Given positive integers \(a\) and \(b\), there exist unique integers \(q\) and \(r\) satisfying \(a = bq + r, 0 ≤ r < b\).

Let \(a\) be an odd positive integer, and \(b\) be the divisor.

And, take \(b = 4\).

Now, apply Euclid's division lemma.

\(a = 4q + r\), where \(0 \le r < 4\)

We know that remainder is always lesser than the divisor.

So, \(r\) can be \(0\), \(1\), \(2\) or \(3\).

If \(r = 0\), then the equation becomes \(a = 4q\).

If \(r = 1\), then the equation becomes \(a = 4q + 1\).

If \(r = 2\), then the equation becomes \(a = 4q + 2\).

If \(r = 3\), then the equation becomes \(a = 4q + 3\).

Here, \(4q\) and \(4q + 2\) are even numbers.

Since \(a\) is an odd positive integer, \(a\) cannot be \(4q\) or \(4q + 2\).

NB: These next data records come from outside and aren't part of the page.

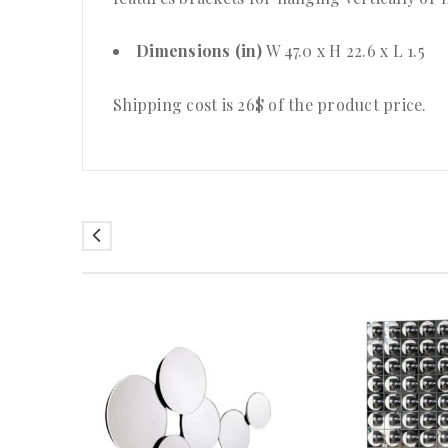
Dimensions (in)
W 47.0 x H 22.6 x L 1.5
Shipping cost is 26$ of the product price.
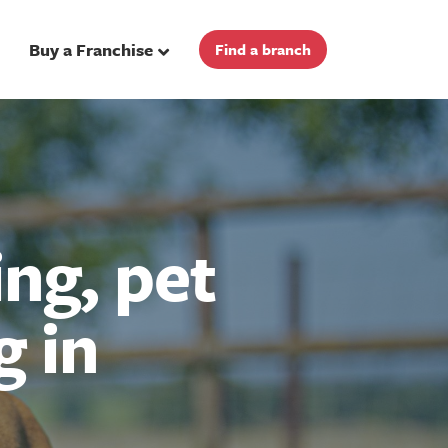
Buy a Franchise
Find a branch
ng, pet
g in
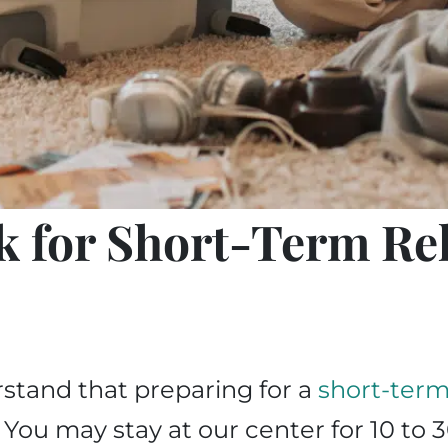
k for Short-Term Re
stand that preparing for a
short-term 
ou may stay at our center for 10 to 3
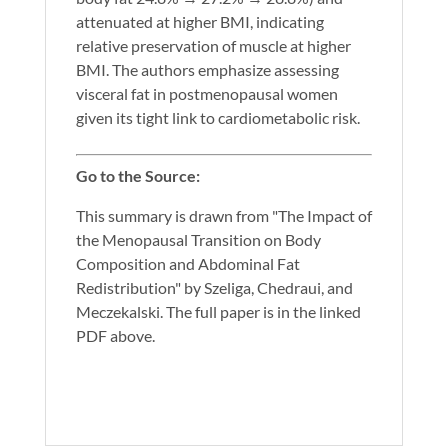
attenuated at higher BMI, indicating
relative preservation of muscle at higher
BMI. The authors emphasize assessing
visceral fat in postmenopausal women
given its tight link to cardiometabolic risk.
Go to the Source:
This summary is drawn from "The Impact of
the Menopausal Transition on Body
Composition and Abdominal Fat
Redistribution" by Szeliga, Chedraui, and
Meczekalski. The full paper is in the linked
PDF above.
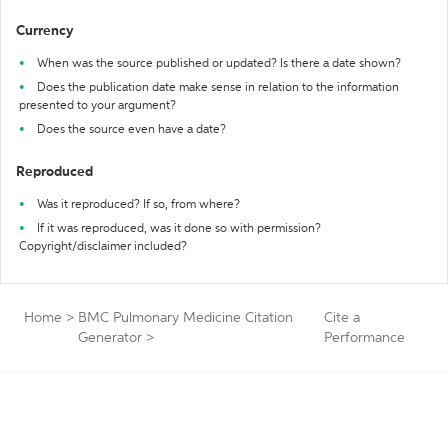
Currency
When was the source published or updated? Is there a date shown?
Does the publication date make sense in relation to the information
presented to your argument?
Does the source even have a date?
Reproduced
Was it reproduced? If so, from where?
If it was reproduced, was it done so with permission?
Copyright/disclaimer included?
Home
>
BMC Pulmonary Medicine Citation
Cite a
Generator
>
Performance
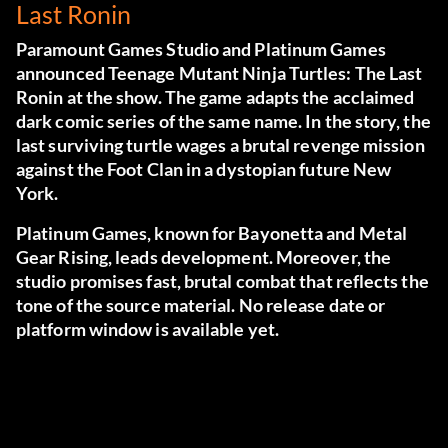
Last Ronin
Paramount Games Studio and Platinum Games
announced Teenage Mutant Ninja Turtles: The Last
Ronin at the show. The game adapts the acclaimed
dark comic series of the same name. In the story, the
last surviving turtle wages a brutal revenge mission
against the Foot Clan in a dystopian future New
York.
Platinum Games, known for Bayonetta and Metal
Gear Rising, leads development. Moreover, the
studio promises fast, brutal combat that reflects the
tone of the source material. No release date or
platform window is available yet.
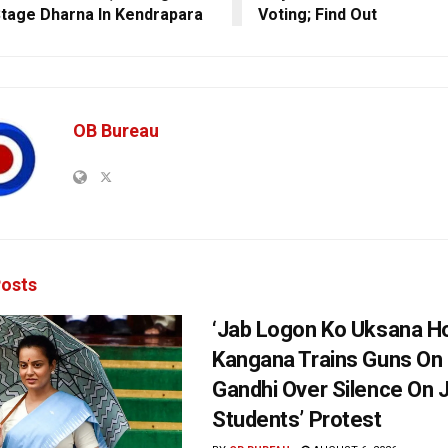
Stage Dharna In Kendrapara
Voting; Find Out
OB Bureau
osts
‘Jab Logon Ko Uksana Ho
Kangana Trains Guns On
Gandhi Over Silence On 
Students’ Protest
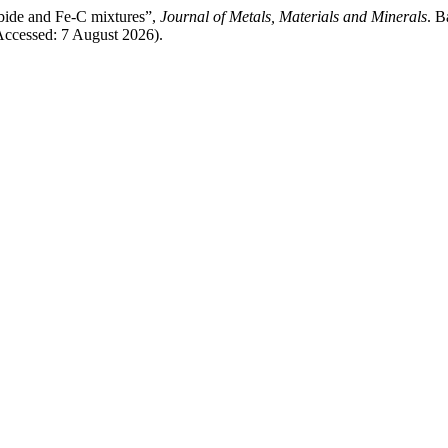
rbide and Fe-C mixtures”,
Journal of Metals, Materials and Minerals
. B
Accessed: 7 August 2026).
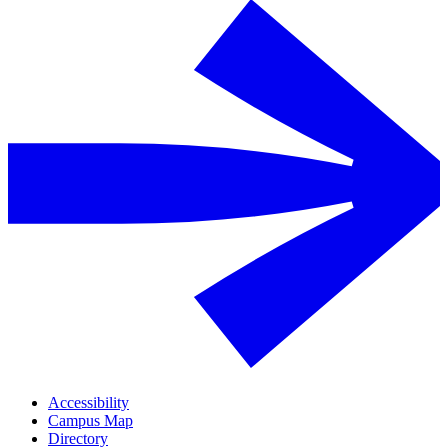
Accessibility
Campus Map
Directory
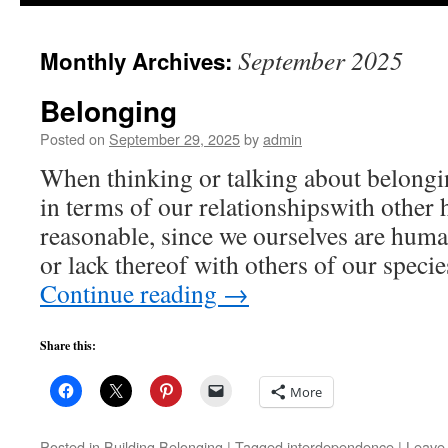
to
September 2025
Monthly Archives:
content
Belonging
Posted on
September 29, 2025
by
admin
When thinking or talking about belongin
in terms of our relationshipswith other 
reasonable, since we ourselves are huma
or lack thereof with others of our spec
Continue reading
→
Share this:
More
Posted in
Building Belonging
|
Tagged
interdependence
|
Leave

Since \(a\) is an odd positive integer, \(a\) can be \(4q + 1\) or \(4q + 3\).

**Thus, any positive odd integer is of form \(4q + 1\) or \(4q + 3\), where \(q\) is some integer**.

**2**.

**Check whether \(6^n\) can end with the digit \(0\) for any natural number \(n\)**.

**Solution**:

The number, which ends with digit \(0\), must be a multiple of \(10\).

The prime factor of \(10\) is \(2 \times 5\).

That means, if a number ends with digit \(0\), then it must contain \(2\) and \(5\) as the factors.

Now, \(6^n = (2 \times 3)^n\).

Here, \(6^n\) contains \(2\) as a factor, but it does not contain the factor \(5\).

So, it does not end with the digit \(0\).

**Therefore, \(6^n\) cannot end with the digit \(0\) for any natural number \(n\)**.

**3**.

**Find the LCM and HCF of \(15\) and \(42\) by the prime factorisation method. Also, find their product**.

**Solution**:

First, let us write the given numbers as a product of primes.

\(15 = 3 \times 5\)

\(42 = 2 \times 3 \times 7\)

LCM \(=\) \(2 \times 3 \times 5 \times 7 = 210\)

HCF \(=\) \(3\)

HCF \(\times\) LCM \(=\) \(210 \times 3 = 630\)

**Note from the above example**:

HCF \(\times\) LCM \(=\) \(630\)

We know, \(15 \times 42 = 630\).

So, HCF \(\times\) LCM \(=\) \(15 \times 42 \)

**That is, HCF**\(\times\)

**LCM**\(=\)

**Product of the given numbers**.

Important!

**For any two positive integers \(a\) and \(b\):**

**HCF \((a, b)\) \(\times\) LCM \((a, b) = a \times b\)**